Luis Buñuel, Mon dernier soupir, Robert Laffont, 1982 

Tristana 

L’ouvrage de Buñuel retrace évidemment un engagement de cinéaste et d’homme de son temps. Cela suffit à en faire l’intérêt, mais au détour des pages on y trouve aussi beaucoup d’humour, ne ménageant guère les personnes qu’il a pu connaitre et donc n’hésitant pas à nous faire part, sans trop d’ostentation cependant, de ses détestations. Il est plutôt caustique avec Dali, ce clown d’Avida Dollars[1], assez peu indulgent avec l’œuvre de Federico Garcia Lorca, et très critique avec Chaplin.  On pourra trouver ses réflexions sur la Guerre d’Espagne assez peu approfondies, s’il fustige les anarchistes et le POUM pour leur désorganisation, il ne tient pas compte du coup d’Etat stalinien du 3 mai 1937 qui envoyèrent les sections d’assaut contre les anarchistes et le POUM, alors que les troupes franquistes avançaient déjà à vive allure

Extraits 

« Impossible de boire sans fumer. Pour ma part je me suis mis à fumer vers l’âge de seize ans et je n’ai jamais arrêté. Il est vrai que je n’ai fumé que rarement plus de vingt cigarettes par jour. […] Le tabac, qui se marie admirablement avec l’alcool (si l’alcool est la reine, le tabac est le roi) est un chaleureux compagnon de tous les événements d’une vie. C’est le grand copain des bons et des mauvais jours. On allume une cigarette pour fêter une joie ou pour cacher une amertume. Quand on est seul ou quand on est ensemble. […] Aussi me permettrai-je, respectables lecteurs, pour en terminer avec ces considérations sur l’alcool et le tabac, pères des amitiés puissantes comme des rêveries fécondes, de vous donner un double conseil : ne fumez pas et ne buvez pas. C’est dangereux pour la santé. »

 

On me dit : et la science ? Ne cherche-t-elle pas, par d’autres voies, à réduire le mystère qui nous entoure ?

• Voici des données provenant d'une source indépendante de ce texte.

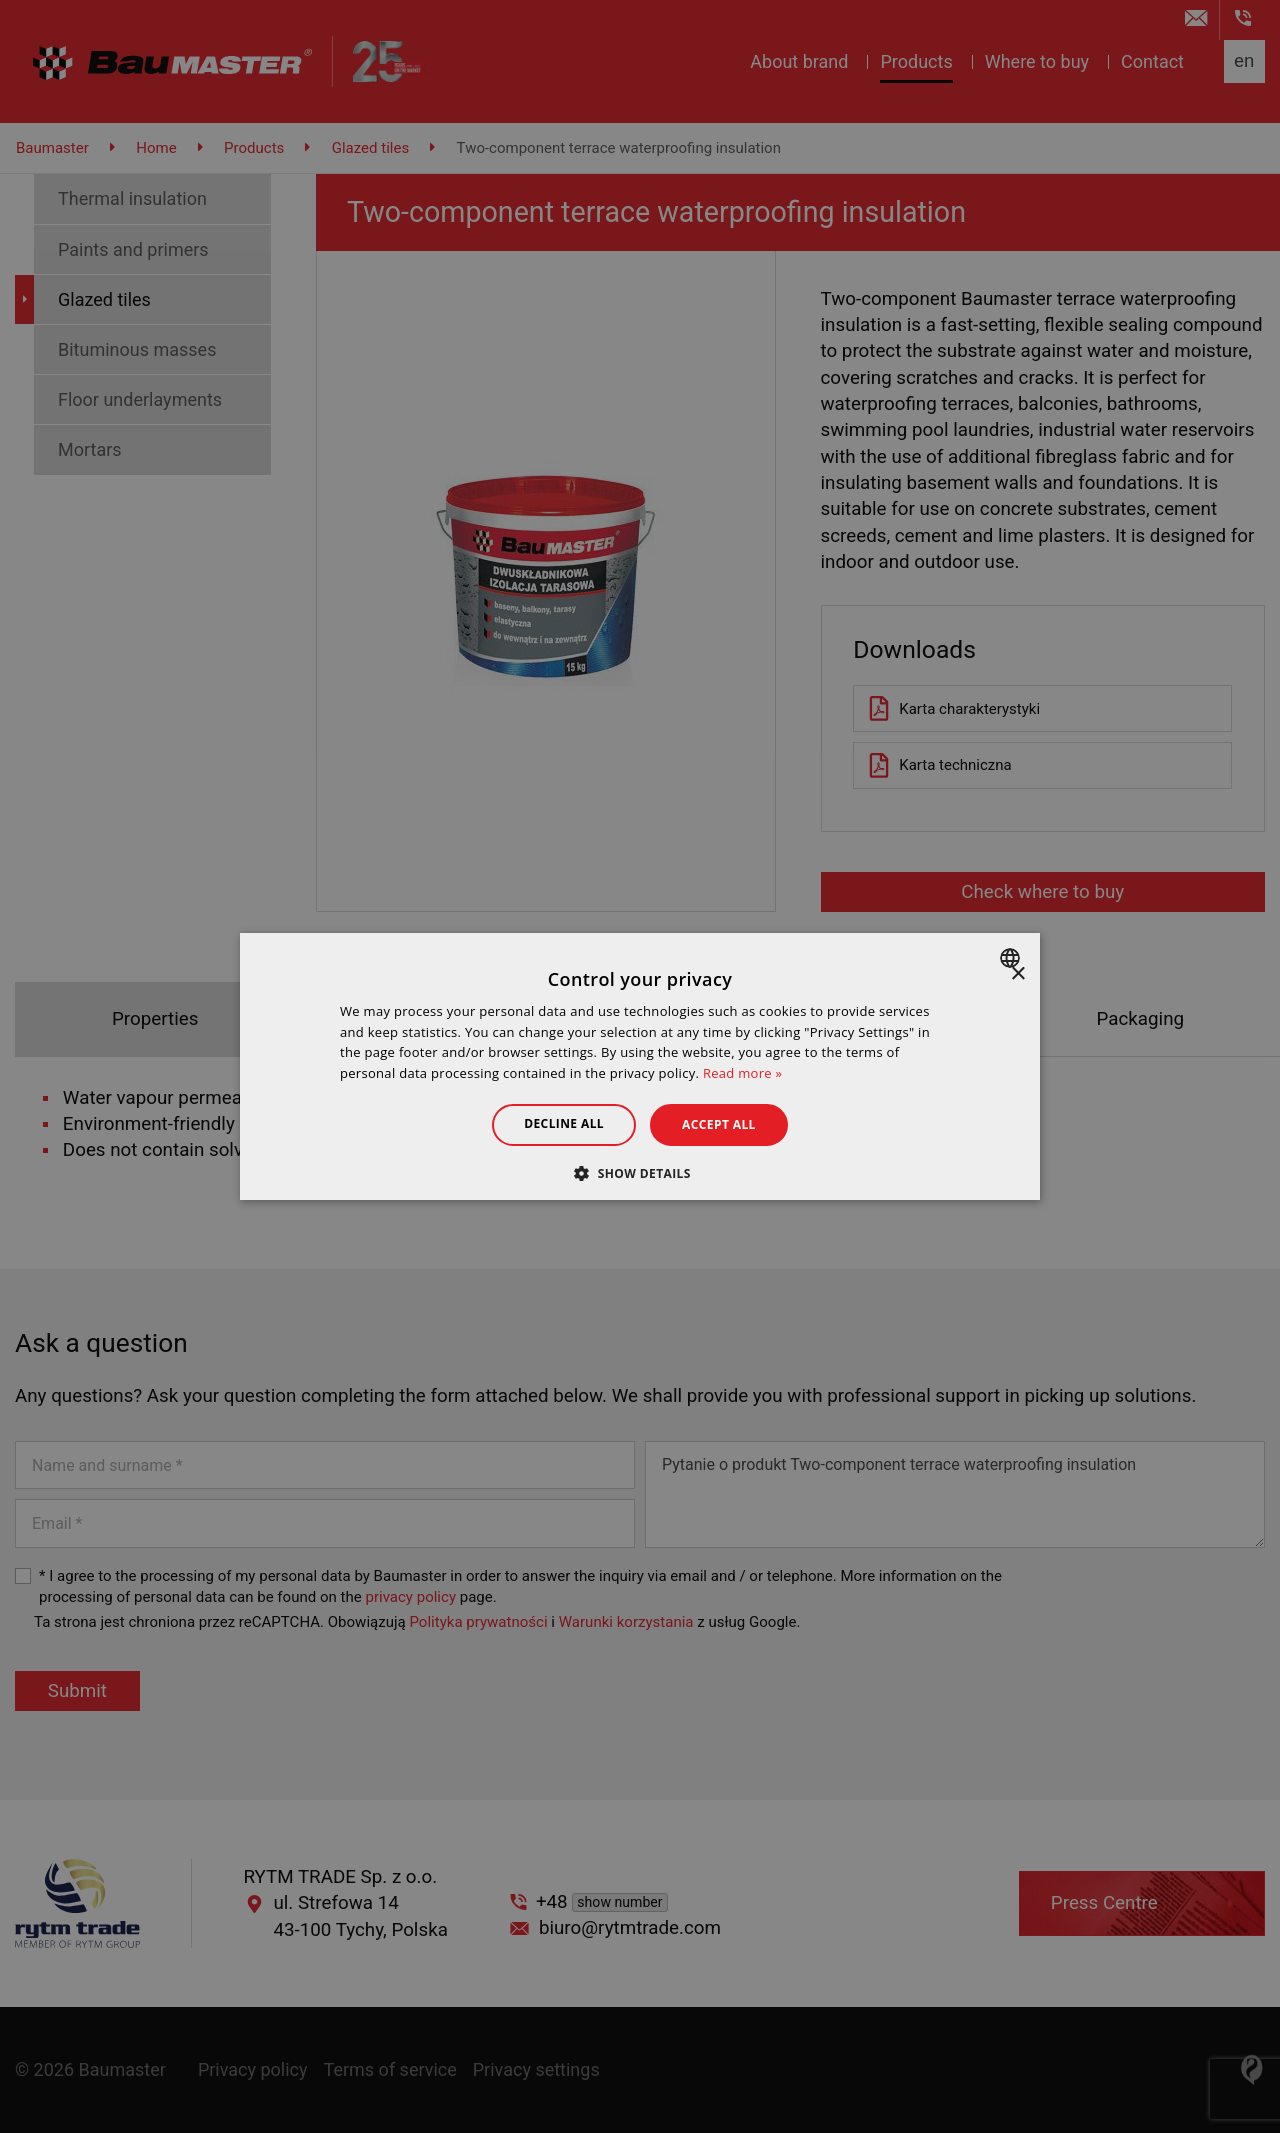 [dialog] (640, 1067)
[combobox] (1012, 958)
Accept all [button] (719, 1124)
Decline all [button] (564, 1123)
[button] (640, 1173)
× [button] (1017, 974)
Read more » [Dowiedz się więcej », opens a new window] (742, 1073) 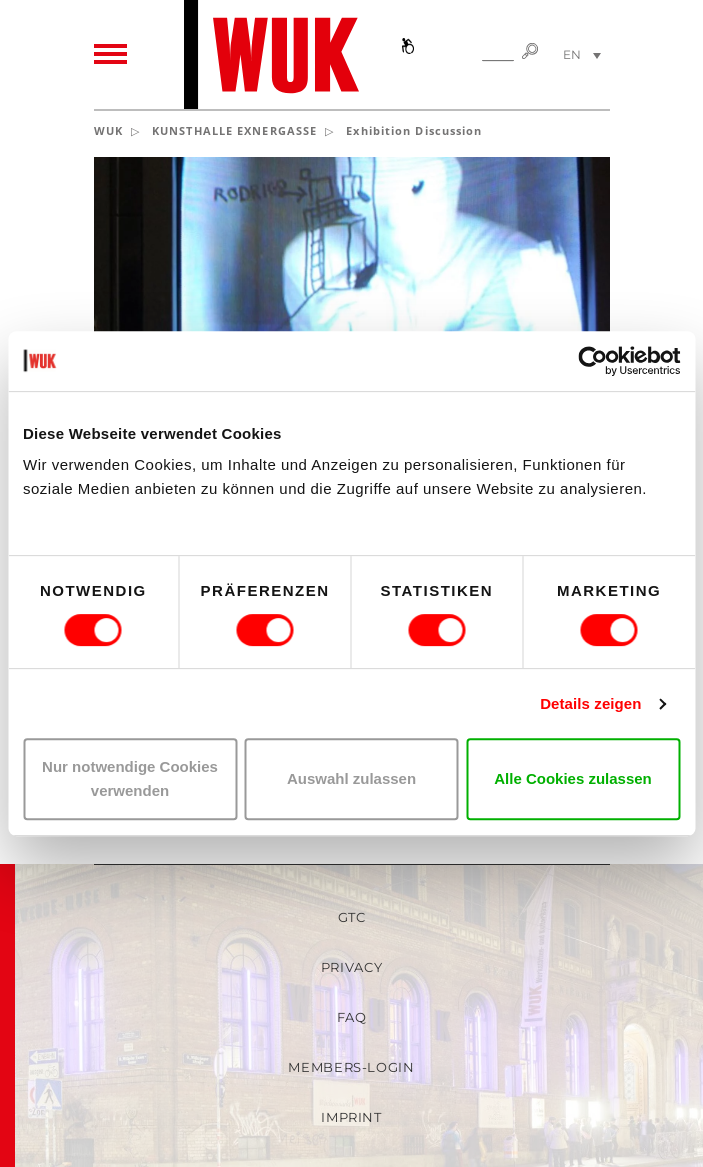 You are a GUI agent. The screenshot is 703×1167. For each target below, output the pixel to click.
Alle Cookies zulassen (573, 778)
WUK (108, 130)
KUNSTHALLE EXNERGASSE (234, 130)
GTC (352, 917)
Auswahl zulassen (351, 778)
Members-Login (351, 1067)
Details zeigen (590, 703)
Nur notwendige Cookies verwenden (130, 778)
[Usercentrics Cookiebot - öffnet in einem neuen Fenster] (592, 361)
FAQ (352, 1017)
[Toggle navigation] (110, 55)
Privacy (352, 967)
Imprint (351, 1117) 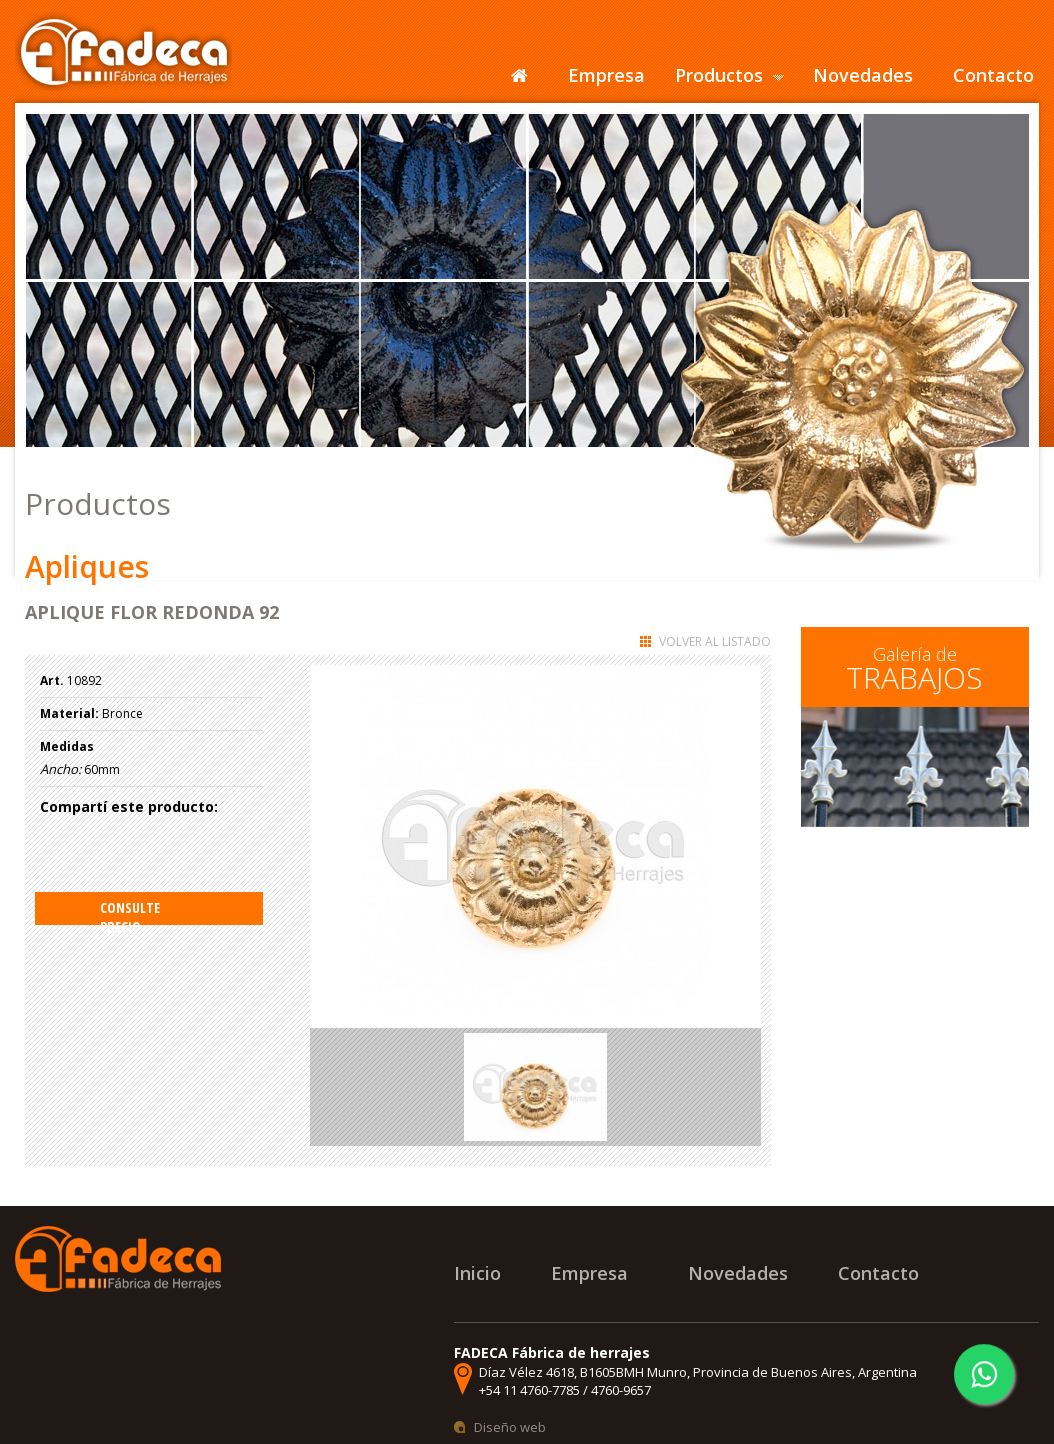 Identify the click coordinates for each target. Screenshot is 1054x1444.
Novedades (863, 75)
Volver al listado (715, 641)
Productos (719, 75)
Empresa (606, 75)
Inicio (477, 1273)
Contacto (993, 75)
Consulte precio (130, 911)
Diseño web (510, 1427)
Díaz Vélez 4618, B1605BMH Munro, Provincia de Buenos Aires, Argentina (698, 1372)
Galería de (914, 670) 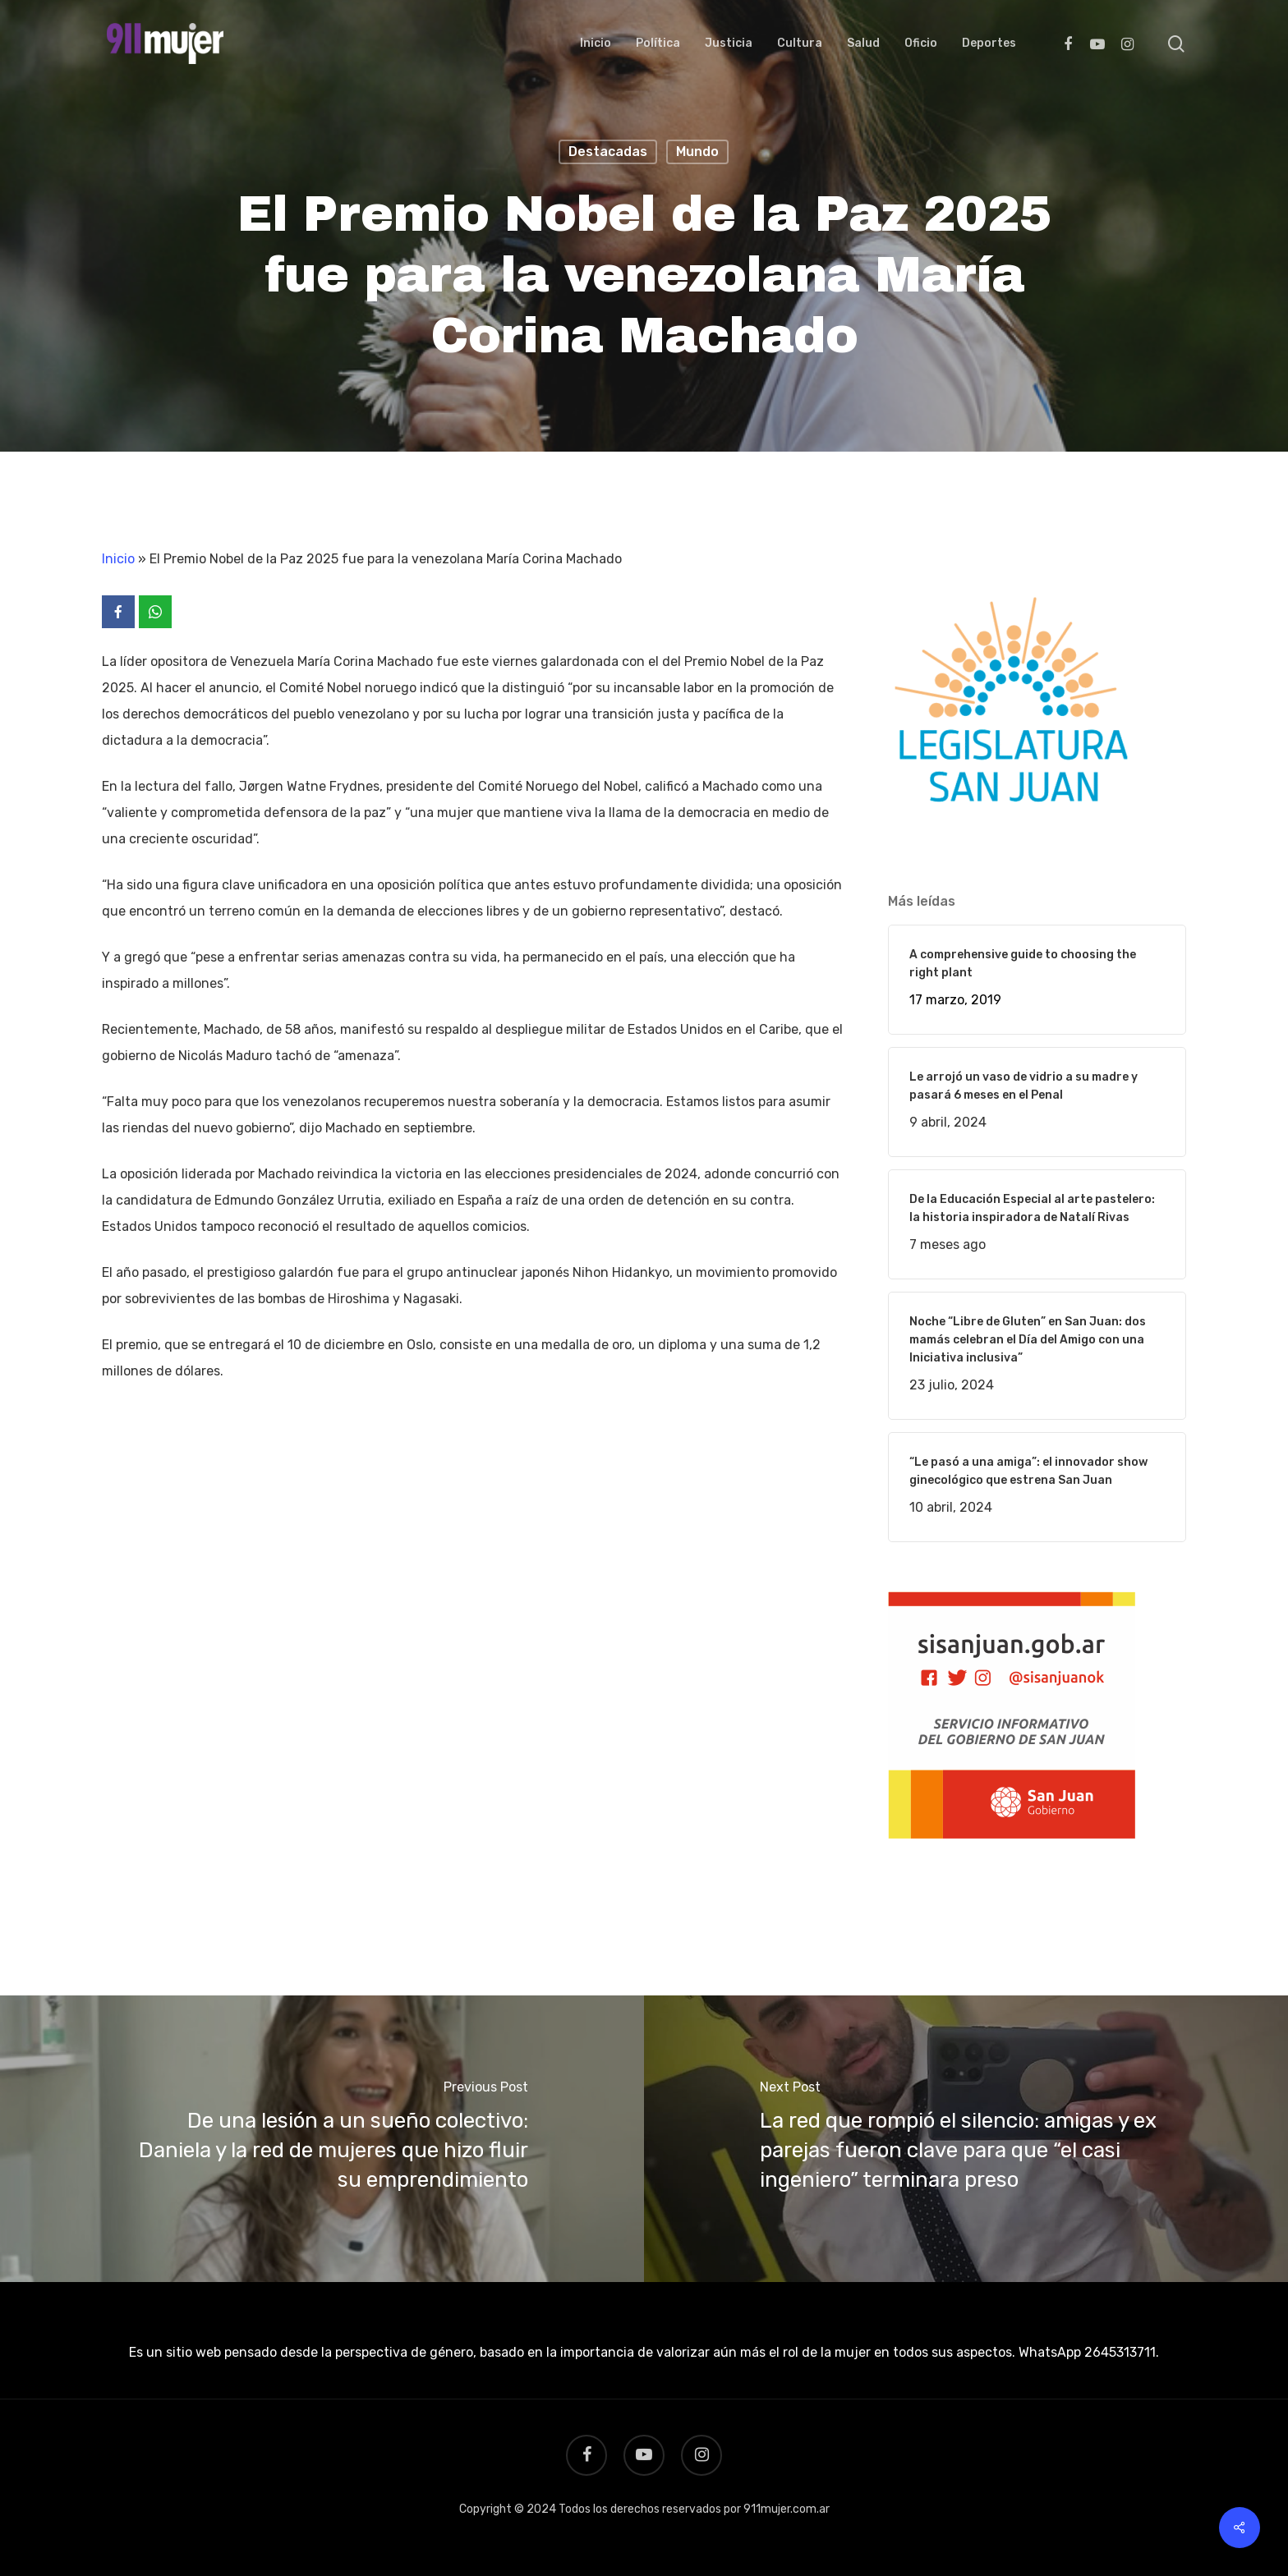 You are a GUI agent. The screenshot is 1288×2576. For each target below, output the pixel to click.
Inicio (118, 559)
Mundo (697, 151)
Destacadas (607, 151)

Peut-être, mais la science ne m’intéresse pas. Elle me semble prétentieuse, analytique et superficielle. Elle ignore le rêve, le hasard, le rire, le sentiment et la contradiction, toutes choses qui me sont précieuses. Un personnage de La voie lactée disait : « Ma haine de la science et mon mépris de la technologie m’amèneront, finalement, à cette absurde croyance en Dieu. » Il n’en est rien. En ce qui me concerne c’est même tout à fait impossible. J’ai choisi ma place, elle est dans le mystère. Il me reste à le respecter. »

 

« Une chose est désormais certaine : la science est l’ennemie de l’homme. Elle flatte en nous l’instinct de toute-puissance qui conduit à notre destruction. D’ailleurs une récente enquête le prouvait : sur sept cent mille scientifiques « hautement qualifiés » travaillant à l’heure actuelle dans le monde, cinq cent vingt mille s’efforcent d’améliorer les moyens de mort, de détruire l’humanité. Cent quatre-vingt mille seulement recherche les méthodes de notre sauvegarde. »



[1] C’est l’anagramme de Salvador Dali, surnom donné pour le moquer par André Breton.